Love your Guts
The most common type of fermenting is lacto-fermentation. This is the process by which sugars (carbohydrates) are converted to lactic acid by yeasts and bacteria when placed in a controlled, oxygen-free environment such as a glass jar or fermenting crock. This method of preserving food has been practiced for centuries; it’s safe, hygienic and responsible for some of your favourite foods, such as chocolate and yogurt. After fermentation, vegetables take on a deep umami flavour and become rich sources of probiotics. Probiotic is the term we use referring to the living micro-organisms found in fermented foods and our guts. The role they play in our wellbeing is to keep our digestive systems functioning, as well as helping to regulate hormones. The key to keeping our gut health in balance is consuming a variety of probiotic foods everyday. This is why it’s important to know there is more to fermenting than sauerkraut!
Jaimee ferments whole watermelons with garlic, makes traditional Russian kvass (a rye-bread fermented beverage), miso, fermented vine leaves and sambals for our cafes and retail. Her passion for fermented foods comes from her Russian heritage and her love of research in the areas of health and food heritage.
We asked Jaimee what her favourite fermented foods are and how to get them into our everyday meals.
Miso – an unpasteurised miso is a great spread on toast.

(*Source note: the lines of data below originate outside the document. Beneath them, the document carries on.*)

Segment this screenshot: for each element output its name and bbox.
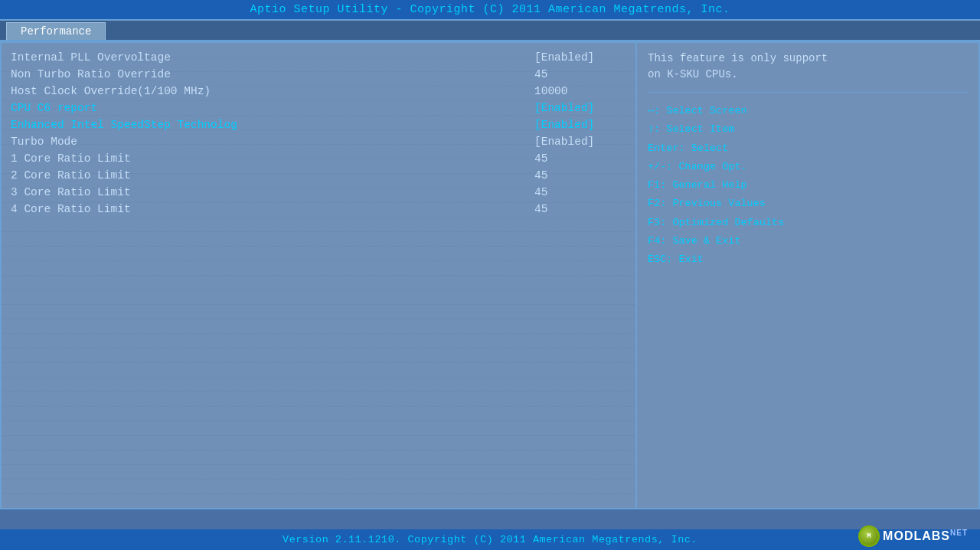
bios-item-label-3: CPU C6 report — [11, 102, 97, 114]
header-bar: Aptio Setup Utility - Copyright (C) 2011… — [0, 0, 980, 21]
bios-item-2[interactable]: Host Clock Override(1/100 MHz)10000 — [11, 83, 626, 100]
key-help-section: ↔: Select Screen↕: Select ItemEnter: Sel… — [648, 102, 968, 270]
bios-item-value-3: [Enabled] — [534, 102, 626, 114]
header-title: Aptio Setup Utility - Copyright (C) 2011… — [250, 3, 730, 16]
bios-item-9[interactable]: 4 Core Ratio Limit45 — [11, 201, 626, 218]
bios-item-value-5: [Enabled] — [534, 136, 626, 148]
bios-item-7[interactable]: 2 Core Ratio Limit45 — [11, 167, 626, 184]
bios-item-label-9: 4 Core Ratio Limit — [11, 203, 131, 215]
bios-item-label-5: Turbo Mode — [11, 136, 77, 148]
bios-item-value-7: 45 — [534, 169, 626, 182]
bios-item-1[interactable]: Non Turbo Ratio Override45 — [11, 66, 626, 83]
modlabs-text: MODLABSNET — [883, 529, 968, 543]
bios-item-value-1: 45 — [534, 68, 626, 80]
tab-row: Performance — [0, 21, 980, 41]
bios-item-value-2: 10000 — [534, 85, 626, 97]
bios-item-label-6: 1 Core Ratio Limit — [11, 152, 131, 165]
bios-item-value-0: [Enabled] — [534, 51, 626, 64]
bios-item-value-4: [Enabled] — [534, 119, 626, 131]
modlabs-logo: M MODLABSNET — [858, 525, 968, 547]
key-help-item-5: F2: Previous Values — [648, 195, 968, 213]
right-panel: This feature is only support on K-SKU CP… — [637, 43, 978, 508]
bios-item-4[interactable]: Enhanced Intel SpeedStep Technolog[Enabl… — [11, 116, 626, 133]
key-help-item-7: F4: Save & Exit — [648, 232, 968, 250]
bios-item-value-8: 45 — [534, 186, 626, 198]
tab-performance[interactable]: Performance — [6, 22, 106, 40]
modlabs-circle-icon: M — [858, 525, 880, 547]
footer-text: Version 2.11.1210. Copyright (C) 2011 Am… — [283, 534, 697, 545]
key-help-item-0: ↔: Select Screen — [648, 102, 968, 120]
key-help-item-2: Enter: Select — [648, 139, 968, 158]
bios-item-label-8: 3 Core Ratio Limit — [11, 186, 131, 198]
footer-bar: Version 2.11.1210. Copyright (C) 2011 Am… — [0, 529, 980, 550]
main-content: Internal PLL Overvoltage[Enabled]Non Tur… — [0, 41, 980, 509]
bios-item-label-7: 2 Core Ratio Limit — [11, 169, 131, 182]
left-panel: Internal PLL Overvoltage[Enabled]Non Tur… — [2, 43, 637, 508]
bios-item-label-1: Non Turbo Ratio Override — [11, 68, 171, 80]
key-help-item-1: ↕: Select Item — [648, 120, 968, 139]
key-help-item-3: +/-: Change Opt. — [648, 158, 968, 176]
key-help-item-8: ESC: Exit — [648, 250, 968, 269]
bios-item-5[interactable]: Turbo Mode[Enabled] — [11, 133, 626, 150]
bios-item-label-0: Internal PLL Overvoltage — [11, 51, 171, 64]
key-help-item-6: F3: Optimized Defaults — [648, 214, 968, 232]
bios-item-0[interactable]: Internal PLL Overvoltage[Enabled] — [11, 49, 626, 66]
key-help-item-4: F1: General Help — [648, 176, 968, 195]
bios-item-value-9: 45 — [534, 203, 626, 215]
bios-item-6[interactable]: 1 Core Ratio Limit45 — [11, 150, 626, 167]
bios-item-label-2: Host Clock Override(1/100 MHz) — [11, 85, 211, 97]
bios-item-value-6: 45 — [534, 152, 626, 165]
help-text: This feature is only support on K-SKU CP… — [648, 51, 968, 83]
divider — [648, 92, 968, 93]
bios-item-8[interactable]: 3 Core Ratio Limit45 — [11, 184, 626, 201]
bios-item-label-4: Enhanced Intel SpeedStep Technolog — [11, 119, 237, 131]
bios-item-3[interactable]: CPU C6 report[Enabled] — [11, 100, 626, 116]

My kids thought it was Vegemite for about 10 years!
The brine from fermented vegetables – This is gold! The brine is full of probiotic goodness as well as flavour and if you mix it with a little olive oil you have a delicious and easy salad dressing.
Milk kefir – By far my favourite ferment! I use kefir and flour to make a simple dough. I serve it in place of sour cream on taco night, soak my oats for bircher as well as in banana smoothies.